# Einstein E-collar question



## Chad Spicer (Nov 20, 2013)

I was wondering and maybe one of you knows the answer. 

With the Dogtra you can dial up and down the stim while you are in stim, without there being a break in stim. Is this able to be done with the Einstein collars?


----------



## Connie Sutherland (Mar 27, 2006)

Chad, I'm changing the topic name a little from "Dogtra vs Einstein E-collars" because it's so similar to several past threads and one present threads and it may be overlooked because of that.

I'll happily change it back if you still get no input (or if you just want me to).


----------



## Geoff Empey (Jan 8, 2008)

Chad Spicer said:


> With the Dogtra you can dial up and down the stim while you are in stim, without there being a break in stim. Is this able to be done with the Einstein collars?


Yes, as long as the collar is set on continuous and unlocked.


----------



## Chad Spicer (Nov 20, 2013)

Connie, I appreciate the change. It was late and I was half lucid when I posted. 
Much better topic name. 
Thanks. 

Sent from Petguide.com Free App


----------



## Chad Spicer (Nov 20, 2013)

Geoff Empey said:


> Yes, as long as the collar is set on continuous and unlocked.


Excellent. Thank you. I've been wondering if this could be done with the Einstein collar. 
I like what Einstein seems to offer and have been giving some thought to getting one. That was one thing I really had yet to figure out if it did. Now if I can just convince myself that the big ol round remote isn't so bad and I would get use to it, I'll be good to go.


----------



## Nancy Jocoy (Apr 19, 2006)

You know it *does* say 60 day money back guarantee free shipping both ways; that may be the best way to tell.


----------



## Chad Spicer (Nov 20, 2013)

Oh I am an obsessive consumer. I buy nothing till I've thought and thought about it from every angle and weighed the pros and cons in relation to the value. As the price goes up, the stewing increases. There are things I have waited so long to buy that once finally ready to go for it the new model is out and the process starts all over. But your right, that's a nice failsafe plan. 

Sent from Petguide.com Free App


----------



## Mike Lamoreaux (Feb 19, 2013)

I got the Einstein E-collar wondering about the remote myself. After I have handle it for a while I have found it is really easy not to hit the wrong stim like I have done with others. The only thing you have to worry about it making sure you are in the right program before you start.


----------



## Jennifer Coulter (Sep 18, 2007)

I have found I can not reliably do that with my Einstein.

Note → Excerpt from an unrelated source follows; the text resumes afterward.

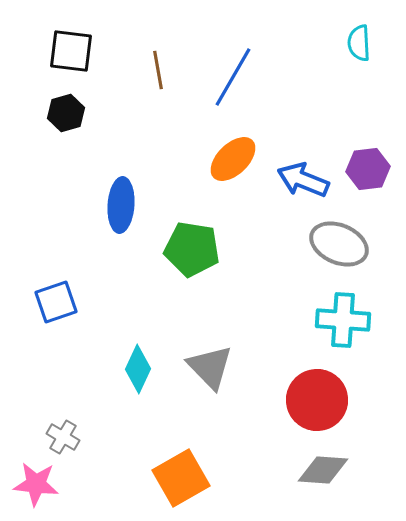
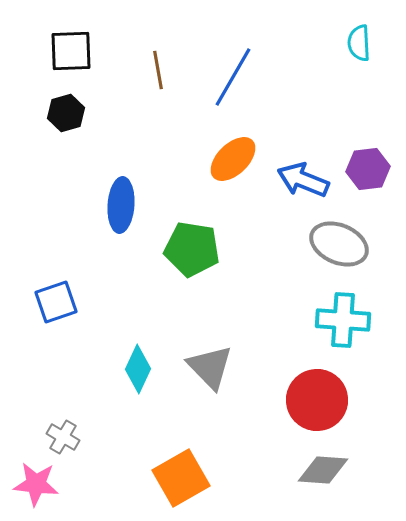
black square: rotated 9 degrees counterclockwise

The dial is WAY too sensitive to turn up and down with any measure of control. 

Then I was helping someone else train their dog who had the same Einstein model, and their dial is way less sensitive, and is really smooth and controlable to dial up and down when it is not locked.

So I am thinking that mine might just be defective??? Been meaning to send it to have it checked, but there is never a good time.

I like the product otherwise.


----------